Nonplused, she stared at him. “Thank you,” she finally stammered. “I think speaking for you will prove an extraordinary experience, Nathan Nga’esha.”
He nodded. “Then we should discuss your fee.”
She laughed. “You are still ignorant in Vanar customs. We Vanar may be a business people, but a main principle to good business practice is fairness and availability to everyone. No one pays for legal counsel. Advocates are compensated by the state, so that all have equal access to the law. How would anyone expect justice if it were something that could be sold to the highest bidder?”
“An enlightened attitude.”
“We are an enlightened people.”
“I hope so, jah’nari l’amae” he said earnestly. “I really do hope so.”
XXXV
NAMASI SAHMUDRAH, NOT UNEXPECTEDLY, WASN’T OPTIMISTIC ABOUT his chances, and warned him that the Assembly was even less likely to be sympathetic.
“You already enjoy more freedom to pursue your research than any other man on Vanar,” she pointed out.
“It’s not enough. How can I gain access to valuable research facilities if I can’t approach a woman, or so much as initiate even a simple conversation?”
“We might be able to find a way around it, that is more a question of custom than law. But as for owning property...” She shook her head, doubtfully.
“If I can buy jewelry or flowers or music cubes, why not land? Especially worthless land? Is there any law preventing that?”
She sat in his library, in Yaenida’s old
place, while he once again occupied the narrow chair, his posture correct if informal. “In a manner of speaking, there is. You are the legal property of either your wife or your Family, and by extension anything you buy is, again, property of your wife and your Family. You still need permission, implied or otherwise—whether it’s hair flowers for your práhsaedam or a house or land makes no difference.”
“But I do have the right to—”
“No,” Namasi said sharply. “No, you do not have the right, Nathan! I keep trying to explain this to you, but you don’t listen. You don’t have rights. Your Family has rights.
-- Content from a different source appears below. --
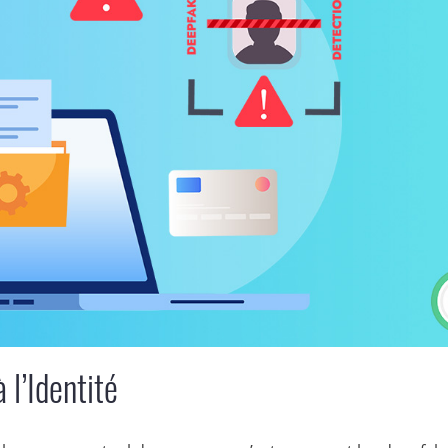
 l’Identité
If you are injured or wronged, it is a crime against your Family, not against you as an individual.”
“But even naekulam—”
She leaned onto the table, her forehead in her hands in frustration. “That is different. Naekulam are without family, but they are not maenavah qili, nonpersons. They are protected by the state, and a crime committed against naekulam is a crime against the state, not the person. This entire concept you have of individual civil rights is likely to be regarded as nothing more than your usual yepoqioh eccentricity, which has not endeared you to too many people as it is.”
She sat back, tapping fingernails against her reader. “And you and I both know this isn’t about you buying land or gaining access to university libraries, nor will the Assembly be fooled by it, either. I sympathize with you, I do. But we are not a people who accept reform easily, Nathan Nga’esha. Worse, you could not only fail, and probably will, but challenging the validity of unwritten Vanar customs that are more flexible than law by forcing a legal definition may end up taking away what few privileges you and many other men already enjoy. And that certainly won’t do much to increase your popularity.”
Nathan frowned. “I’m used to being unpopular. Will you still speak for me?” he insisted quietly.
After a long pause, she sighed. “If this is what you want, then yes. I’m a professional; this is my job. But I want you to understand it won’t be easy. Are you certain you want to stir up this sort of trouble for yourself?”